In January 2011, Secolos editor-in-chief co-signed, along with women of all ideological persuasions, an open letter that denounced "the repeated, indecent, ostentatious representation of women as a naked object of sexual exchange offered by newspapers, televisions, and advertisements". The same year, she co-authored along with Partito Democratico MP Alessia Mosca the essay "A dialogue on power, rights, family, in the most male-dominated country in Europe" in response to the "Rubygate" scandal.

In 2007, with Silvio Berlusconi having fallen from power, Alleanza Nazionale merged with Forza Italia to create a "centre-right" grouping, "the People of Freedom" (Popolo della Libertà or PdL), which went on to win the 2008 parliamentary election, returning Berlusconi to power. In 2010, disagreements on policy between Fini and Berlusconi caused Fini and most of his supporters to leave PdL. In March 2011, Perina was sacked from the position of Secolo d'Italia editor-in-chief by decision of its board of directors, chaired by Giuseppe Valentino and composed mostly of Alleanza members. She was asked to remain as political commentator but refused. Luciano Lanna and culture editor Filippo Rossi also left the newspaper with her.
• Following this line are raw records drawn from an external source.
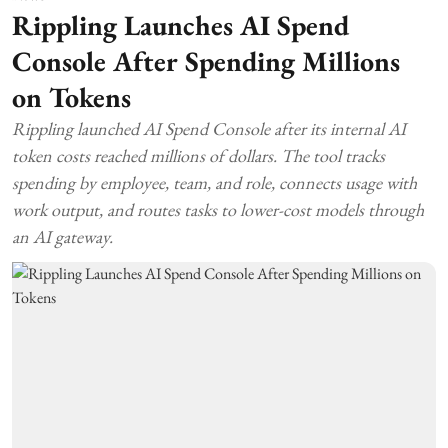
Rippling Launches AI Spend
Console After Spending Millions
on Tokens
Rippling launched AI Spend Console after its internal AI
token costs reached millions of dollars. The tool tracks
spending by employee, team, and role, connects usage with
work output, and routes tasks to lower-cost models through
an AI gateway.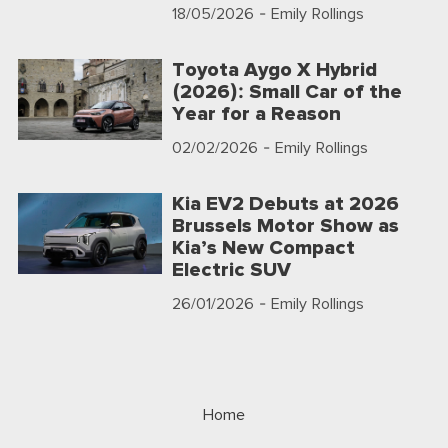
18/05/2026
- Emily Rollings
Toyota Aygo X Hybrid
(2026): Small Car of the
Year for a Reason
02/02/2026
- Emily Rollings
Kia EV2 Debuts at 2026
Brussels Motor Show as
Kia’s New Compact
Electric SUV
26/01/2026
- Emily Rollings
Home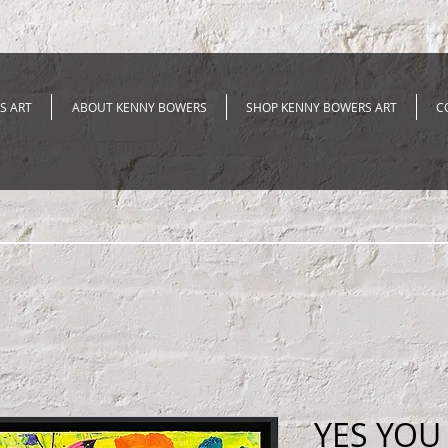
S ART
ABOUT KENNY BOWERS
SHOP KENNY BOWERS ART
C
YES YOU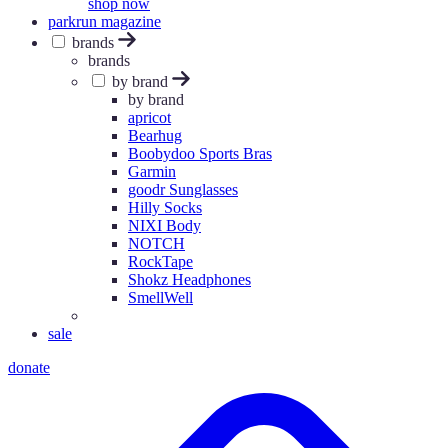
shop now
parkrun magazine
brands
brands
by brand
by brand
apricot
Bearhug
Boobydoo Sports Bras
Garmin
goodr Sunglasses
Hilly Socks
NIXI Body
NOTCH
RockTape
Shokz Headphones
SmellWell
sale
donate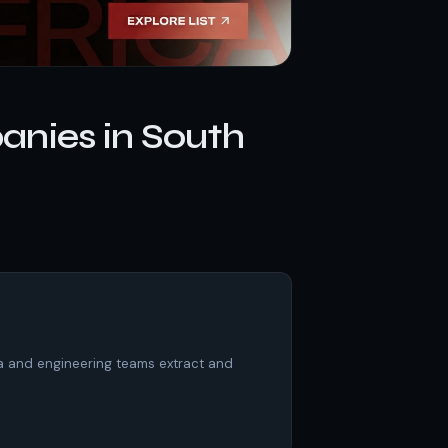
nies in South
ta and engineering teams extract and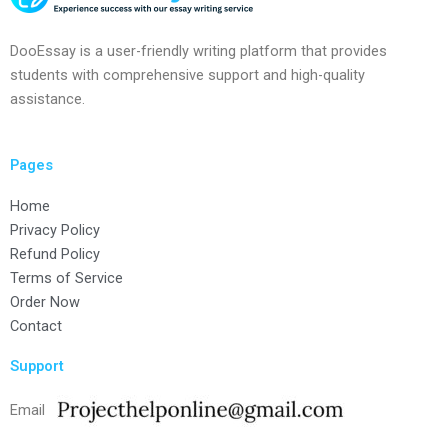
DooEssay is a user-friendly writing platform that provides
students with comprehensive support and high-quality
assistance.
Pages
Home
Privacy Policy
Refund Policy
Terms of Service
Order Now
Contact
Support
Email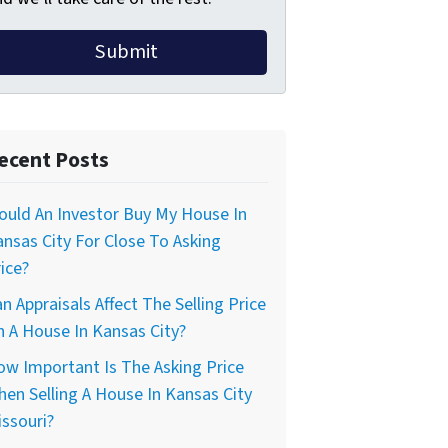
ecent Posts
uld An Investor Buy My House In
nsas City For Close To Asking
ice?
n Appraisals Affect The Selling Price
 A House In Kansas City?
w Important Is The Asking Price
en Selling A House In Kansas City
ssouri?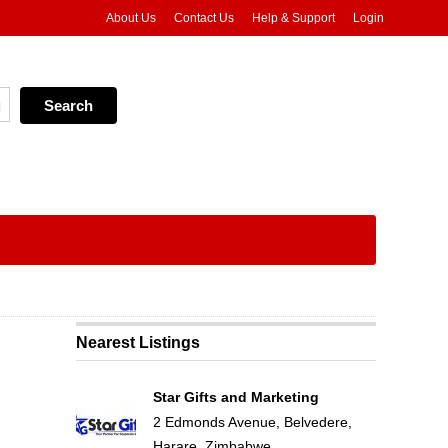
About Us
Contact Us
Help & Support
Login
Nearest Listings
Star Gifts and Marketing
2 Edmonds Avenue, Belvedere,
Harare, Zimbabwe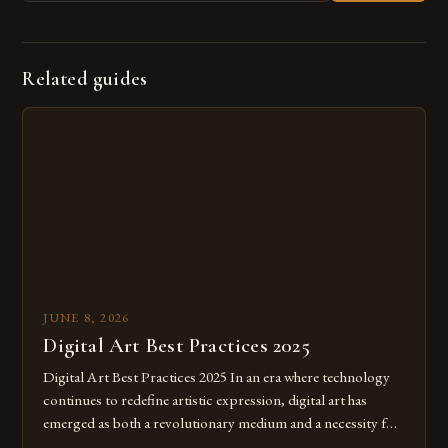
Related guides
JUNE 8, 2026
Digital Art Best Practices 2025
Digital Art Best Practices 2025 In an era where technology
continues to redefine artistic expression, digital art has
emerged as both a revolutionary medium and a necessity for
modern creatives. As we move further into 2025, mastering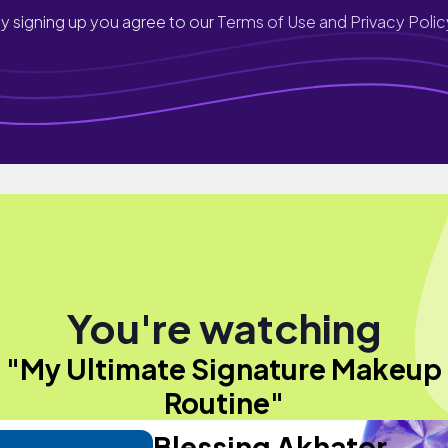
y signing up you agree to our
Terms of Use and Privacy Polic
You're watching
"My Ultimate Signature Makeup
Routine"
Blessing Akhator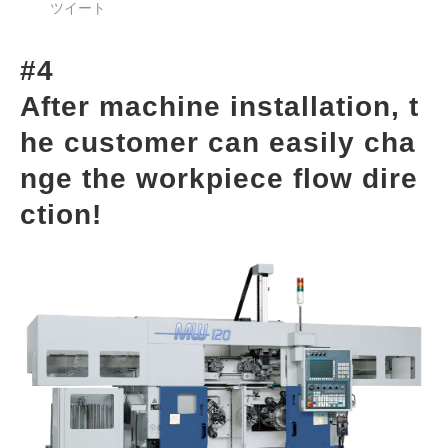
ツイート
#4
After machine installation, t
he customer can easily cha
nge the workpiece flow dire
ction!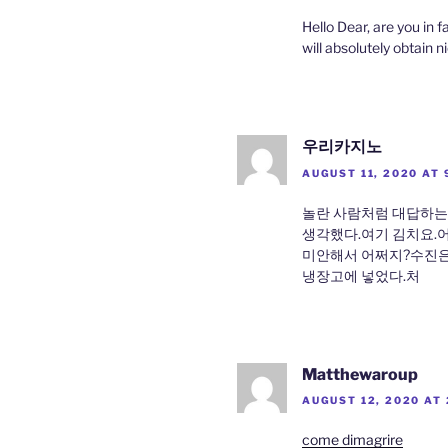
Hello Dear, are you in fa
will absolutely obtain 
우리카지노
AUGUST 11, 2020 AT 
놀란 사람처럼 대답하는
생각했다.여기 김치요.
미안해서 어쩌지?수진은
냉장고에 넣었다.처
Matthewaroup
AUGUST 12, 2020 AT 
come dimagrire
Former Secolo editor Enzo Raisi denounced Perina's sacking, stating that it's "a shame for the freedom of the press." She was replaced by Alleanza member and parliamentarian Marcello De Angelis.

==Online years==
In December 2011, the newly sworn-in government of Mario Monti announced significant cutbacks to the subsidies historically dispensed to the newspaper industry, a move that hit especially hard titles with small circulations. In May 2012, the government announced tax credits and other supportive measures for online newspapers and magazines. In November 2012, a four-month freeze on salary payments in Secolo d'Italia was lifted after the liquidity problems were resolved. The financial plan included passing the newspaper's ownership from the bankrupt A.N. Association to a new company, the A.N. Foundation, and it was formulated by president Franco Mugnai, general secretary Antonio Giordano, board chairman Tommaso Foti, and managing director Alberto Dello Strologo, with the consent of the members appointed by the court during the bankruptsy-protection process.

On 21 December 2012, Secolo d'Italia ceased its print edition and became an online-only publication.

Italo Bocchino took over as editor-in-chief on 14 June 2014. In 2020, the Federazione Italiana Editori Giornali for online-newspaper publishers elected him as vice president. Οn 23 January 2019, Francesco Storace, former leader of the party La Destra ("The Right"), replaced him. One year later, Storace left to join Il Tempo as assistant editor-in-chief, replaced temporarily by Girolamo Fragalà. Italo Bocchino returned in 2020 and went on to become the Secolo d'Italia editor-in-chief with the most years in that position.